* [Work to be completed]
Below are entries with pictures among them; reproduce exactly, and only, the lines from the one containing "Top 10 Beste verkochte" down to the one containing "Nastavitve (177, 2559)", without the pictures.
━━━━━ Available records ━━━━━
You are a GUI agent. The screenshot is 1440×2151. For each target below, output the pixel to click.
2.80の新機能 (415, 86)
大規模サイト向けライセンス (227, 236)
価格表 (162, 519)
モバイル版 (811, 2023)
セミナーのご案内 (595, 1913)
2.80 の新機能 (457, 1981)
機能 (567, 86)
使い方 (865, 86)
━━━━━
━━━━━ Available records ━━━━━
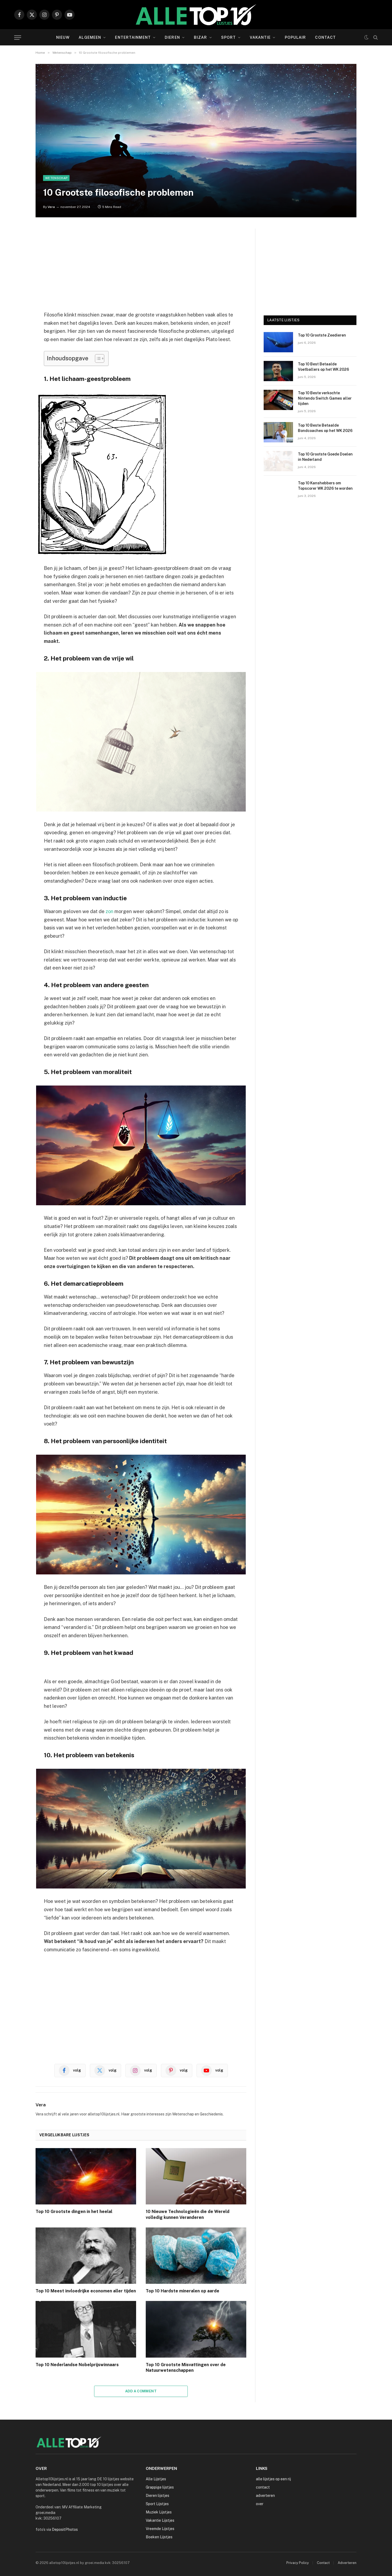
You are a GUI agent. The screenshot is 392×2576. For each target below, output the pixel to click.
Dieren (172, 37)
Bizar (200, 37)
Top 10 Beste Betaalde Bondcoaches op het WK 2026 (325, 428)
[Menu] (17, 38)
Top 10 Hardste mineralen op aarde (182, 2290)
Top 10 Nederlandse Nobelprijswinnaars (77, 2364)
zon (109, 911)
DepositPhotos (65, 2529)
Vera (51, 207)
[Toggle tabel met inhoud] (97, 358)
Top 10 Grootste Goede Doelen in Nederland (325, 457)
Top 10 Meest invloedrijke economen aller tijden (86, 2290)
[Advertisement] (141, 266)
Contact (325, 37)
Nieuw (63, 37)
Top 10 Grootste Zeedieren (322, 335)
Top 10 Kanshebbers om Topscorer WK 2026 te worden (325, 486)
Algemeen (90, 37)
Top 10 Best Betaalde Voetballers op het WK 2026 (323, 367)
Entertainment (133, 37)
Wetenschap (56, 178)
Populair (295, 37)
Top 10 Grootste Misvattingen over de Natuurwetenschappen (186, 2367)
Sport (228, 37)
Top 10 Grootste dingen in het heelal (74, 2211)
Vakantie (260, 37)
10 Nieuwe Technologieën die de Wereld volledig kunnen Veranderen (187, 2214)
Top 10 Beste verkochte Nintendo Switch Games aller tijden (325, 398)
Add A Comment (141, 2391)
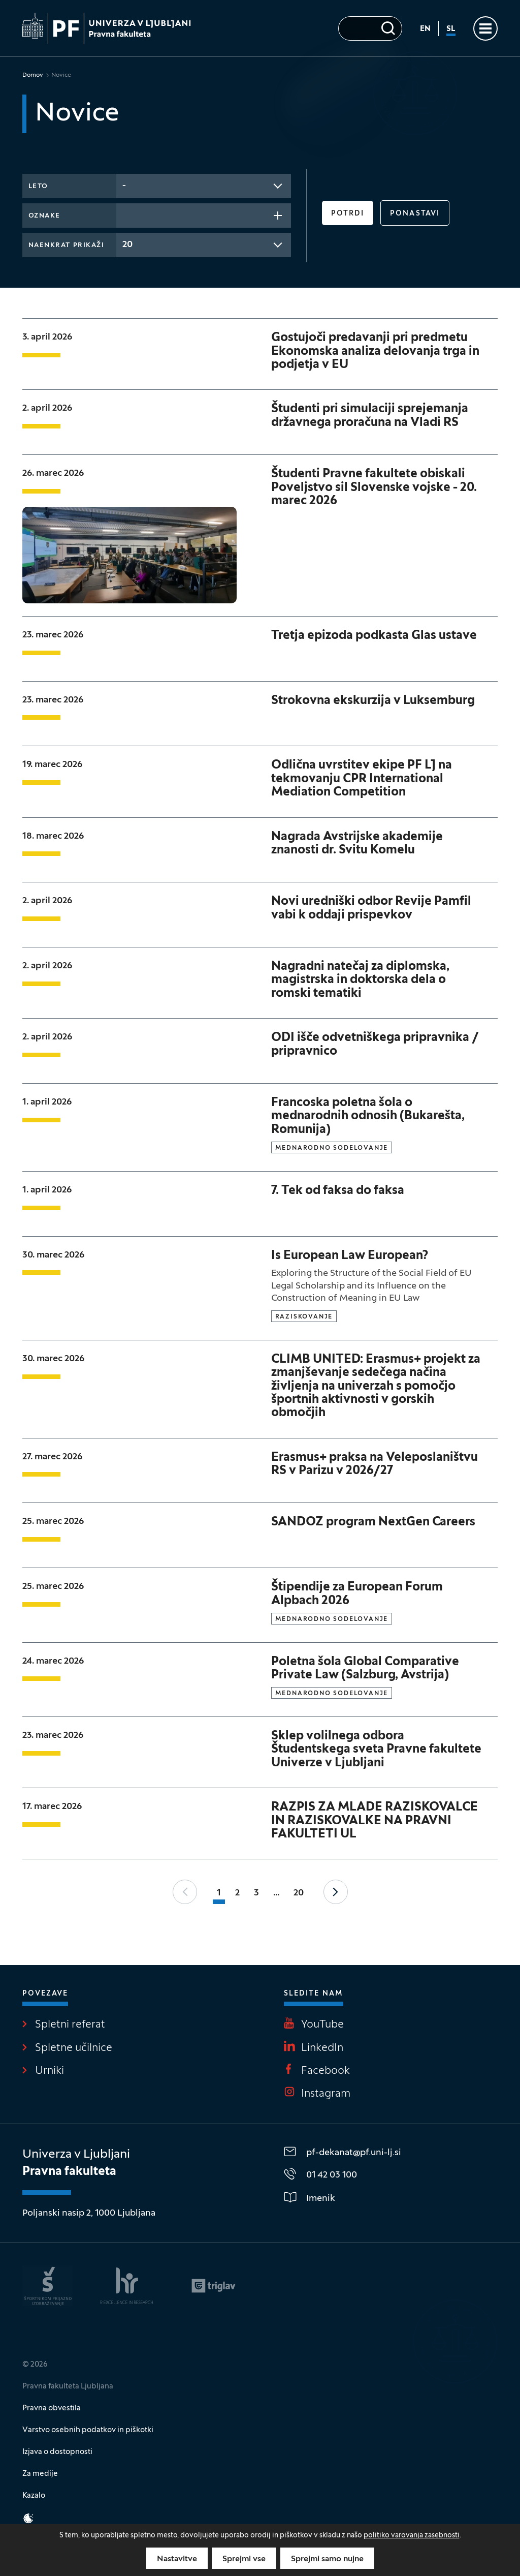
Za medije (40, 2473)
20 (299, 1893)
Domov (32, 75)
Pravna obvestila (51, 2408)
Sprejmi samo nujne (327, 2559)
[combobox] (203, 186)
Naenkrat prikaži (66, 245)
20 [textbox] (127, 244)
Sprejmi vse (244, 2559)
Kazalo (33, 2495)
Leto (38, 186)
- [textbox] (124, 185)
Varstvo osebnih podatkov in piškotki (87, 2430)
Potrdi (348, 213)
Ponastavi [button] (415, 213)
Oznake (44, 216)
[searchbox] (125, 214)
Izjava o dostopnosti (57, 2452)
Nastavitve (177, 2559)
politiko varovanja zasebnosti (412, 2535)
━━━━━
━━━━━ Available records ━━━━━
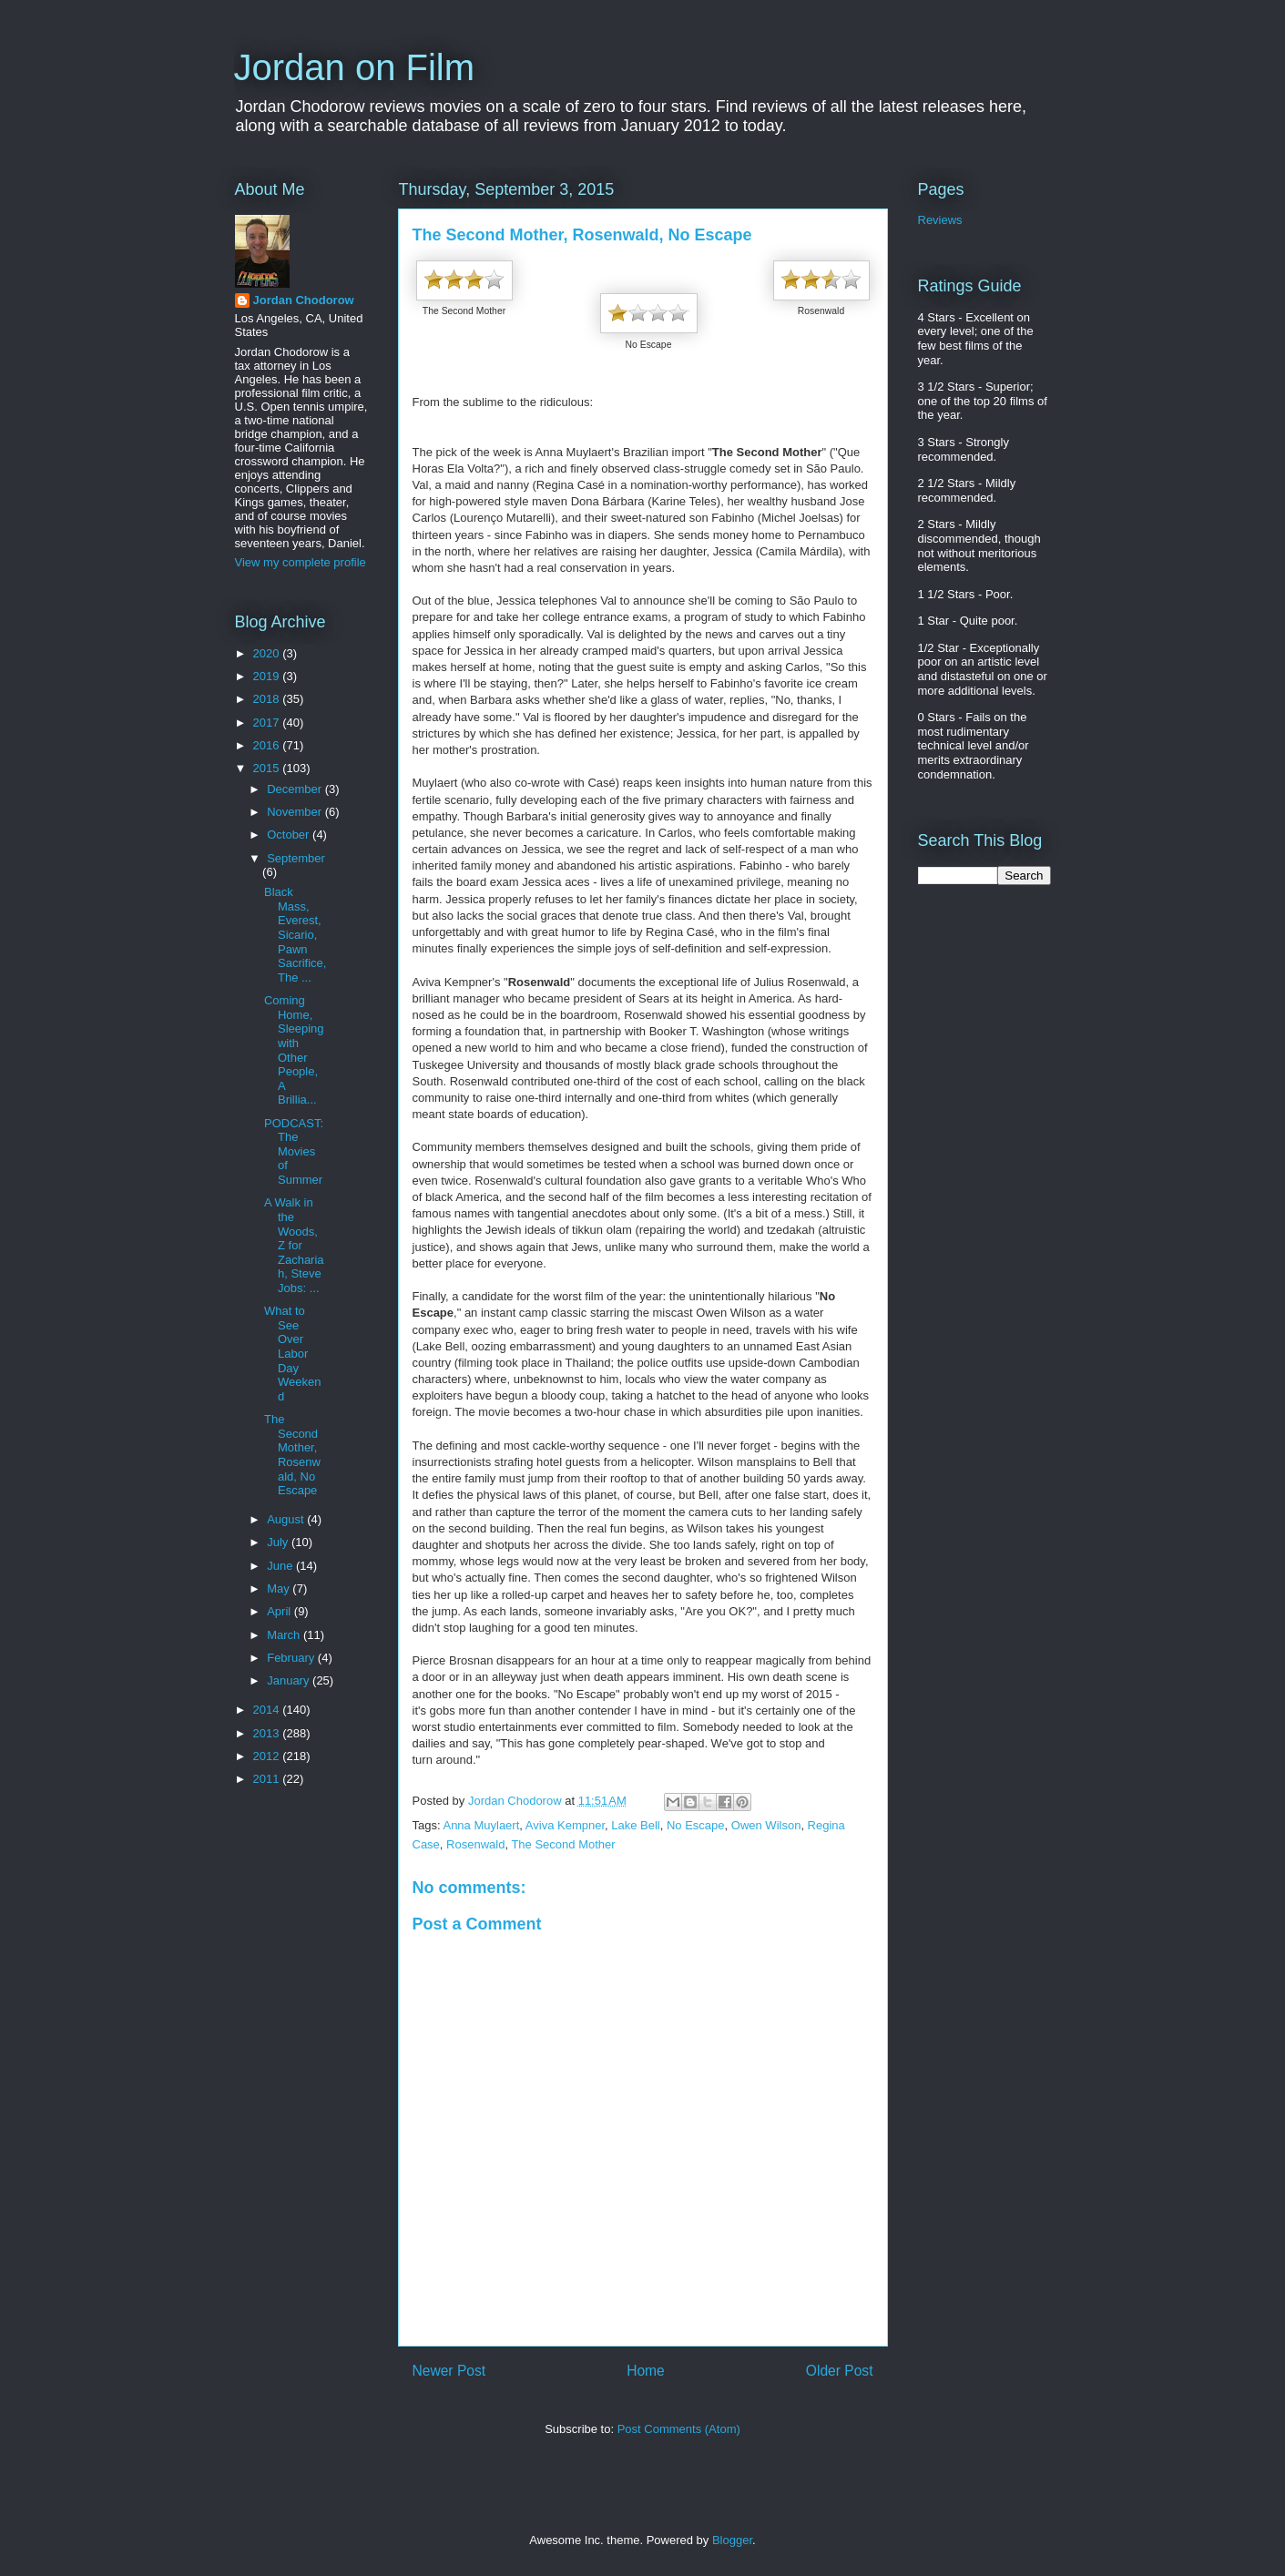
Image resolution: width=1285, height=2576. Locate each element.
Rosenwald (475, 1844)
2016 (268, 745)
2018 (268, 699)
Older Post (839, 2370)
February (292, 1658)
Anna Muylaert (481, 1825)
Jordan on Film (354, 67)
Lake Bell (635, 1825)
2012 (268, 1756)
━━━━━
* [Answer to this problem]
Top 10 Beste verkochte Nintendo Switch Games aller tijden (325, 398)
Add A Comment (141, 2391)
Za medije (40, 2473)
20 (299, 1893)
Domov (32, 75)
Pravna obvestila (51, 2408)
Sprejmi samo nujne (327, 2559)
[combobox] (203, 186)
Naenkrat prikaži (66, 245)
20 [textbox] (127, 244)
Sprejmi vse (244, 2559)
Kazalo (33, 2495)
Leto (38, 186)
- [textbox] (124, 185)
Varstvo osebnih podatkov in piškotki (87, 2430)
Potrdi (348, 213)
Ponastavi [button] (415, 213)
Oznake (44, 216)
[searchbox] (125, 214)
Izjava o dostopnosti (57, 2452)
Nastavitve (177, 2559)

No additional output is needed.